Each record that follows should be duplicated exactly, except for its pictures.

───── Excerpted data

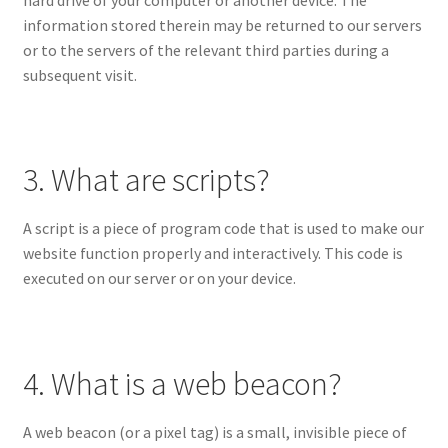
information stored therein may be returned to our servers
or to the servers of the relevant third parties during a
subsequent visit.
3. What are scripts?
A script is a piece of program code that is used to make our
website function properly and interactively. This code is
executed on our server or on your device.
4. What is a web beacon?
A web beacon (or a pixel tag) is a small, invisible piece of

──────────

* Answer to this task *
information stored therein may be returned to our servers
or to the servers of the relevant third parties during a
subsequent visit.
3. What are scripts?
A script is a piece of program code that is used to make our
website function properly and interactively. This code is
executed on our server or on your device.
4. What is a web beacon?
A web beacon (or a pixel tag) is a small, invisible piece of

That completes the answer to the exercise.